(Extracted information):
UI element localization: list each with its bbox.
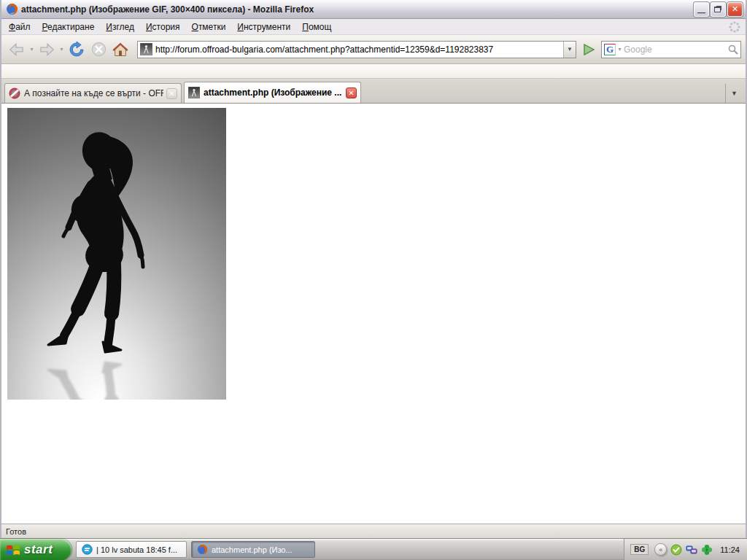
taskbar-clock[interactable]: 11:24 [720,545,740,554]
network-icon[interactable] [686,544,697,556]
menu-bookmarks[interactable]: Отметки [186,20,232,34]
firefox-icon [197,544,208,555]
home-icon [112,41,129,58]
status-bar: Готов [1,524,746,538]
menu-history[interactable]: История [140,20,186,34]
forward-button[interactable] [36,38,58,61]
go-arrow-icon [581,42,596,57]
restore-button[interactable] [711,2,726,17]
start-label: start [24,542,53,557]
bookmarks-toolbar [1,64,746,79]
back-dropdown[interactable]: ▾ [28,46,36,52]
windows-logo-icon [6,543,20,556]
tab-forum-thread[interactable]: А познайте на къде се върти - OFFR... ✕ [4,83,182,103]
tab-close-icon[interactable]: ✕ [346,88,357,98]
navigation-toolbar: ▾ ▾ [1,35,746,64]
taskbar: start | 10 lv sabuta 18:45 f... attachme… [0,538,747,560]
tab-label: attachment.php (Изображение ... [204,88,343,98]
stop-button[interactable] [89,38,108,61]
search-input[interactable] [624,44,727,55]
menu-file[interactable]: Файл [3,20,36,34]
url-bar[interactable]: ▼ [137,41,576,58]
throbber-icon [728,20,741,34]
stop-icon [90,41,107,58]
search-box[interactable]: G ▾ [601,41,741,58]
attachment-favicon [188,87,200,98]
window-title: attachment.php (Изображение GIF, 300×400… [21,4,692,15]
minimize-button[interactable]: — [694,2,709,17]
start-button[interactable]: start [0,539,71,560]
status-text: Готов [6,527,26,536]
attachment-image[interactable] [7,108,226,400]
reload-icon [68,41,85,58]
reload-button[interactable] [67,38,86,61]
tab-attachment[interactable]: attachment.php (Изображение ... ✕ [184,82,361,103]
tab-label: А познайте на къде се върти - OFFR... [24,88,163,98]
menu-tools[interactable]: Инструменти [231,20,296,34]
hide-icons-chevron[interactable]: « [654,543,667,556]
chat-app-icon [82,544,93,555]
tab-close-icon[interactable]: ✕ [166,88,177,99]
forum-favicon [9,88,20,99]
google-logo-icon[interactable]: G [604,44,616,55]
taskbar-button-label: | 10 lv sabuta 18:45 f... [96,545,181,554]
all-tabs-dropdown[interactable]: ▼ [725,84,743,103]
menu-help[interactable]: Помощ [296,20,337,34]
back-arrow-icon [7,40,26,59]
tab-strip: А познайте на къде се върти - OFFR... ✕ … [1,79,746,104]
firefox-icon [6,3,18,15]
close-button[interactable]: ✕ [727,2,743,17]
search-engine-dropdown[interactable]: ▾ [616,46,624,52]
back-button[interactable] [6,38,28,61]
taskbar-button-firefox[interactable]: attachment.php (Изо... [191,541,315,558]
home-button[interactable] [111,38,130,61]
menubar: Файл Редактиране Изглед История Отметки … [1,19,746,35]
system-tray: BG « 11:24 [624,539,747,560]
taskbar-button-chat[interactable]: | 10 lv sabuta 18:45 f... [76,541,187,558]
forward-dropdown[interactable]: ▾ [58,46,66,52]
clover-app-icon[interactable] [701,544,713,556]
menu-edit[interactable]: Редактиране [36,20,101,34]
taskbar-button-label: attachment.php (Изо... [212,545,309,554]
url-history-dropdown[interactable]: ▼ [563,42,576,58]
page-favicon [140,43,152,55]
shield-check-icon[interactable] [670,544,682,556]
desktop-screen: attachment.php (Изображение GIF, 300×400… [0,0,747,560]
menu-view[interactable]: Изглед [100,20,140,34]
page-content [1,104,746,524]
firefox-window: attachment.php (Изображение GIF, 300×400… [0,0,747,538]
search-magnifier-icon[interactable] [727,44,739,55]
url-input[interactable] [155,44,563,55]
go-button[interactable] [579,40,598,59]
forward-arrow-icon [37,40,56,59]
titlebar[interactable]: attachment.php (Изображение GIF, 300×400… [1,0,746,19]
language-indicator[interactable]: BG [630,544,649,555]
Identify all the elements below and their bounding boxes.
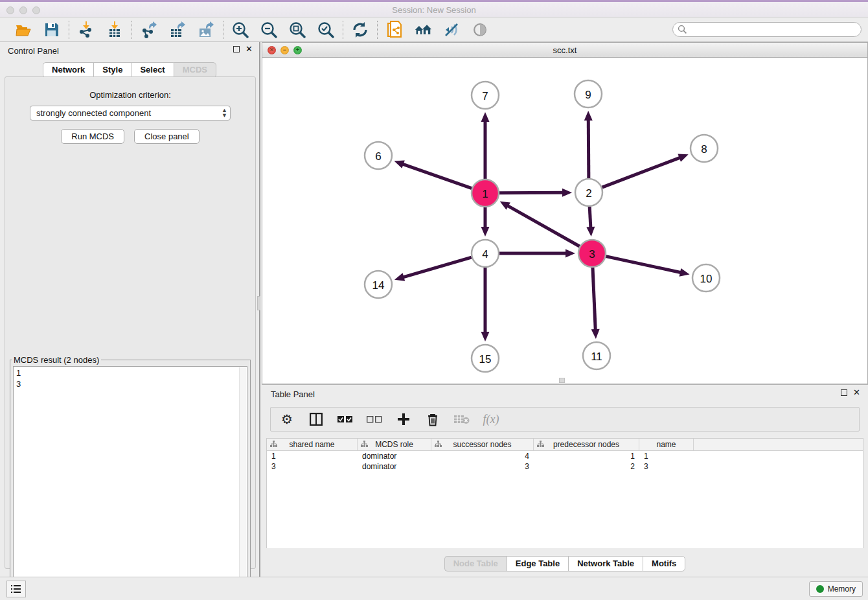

(The problem): In the listing above, which lines include the string "page"? Return every one of them.

(Task answer):
page-favicon [140,43,152,55]
page-content [1,104,746,524]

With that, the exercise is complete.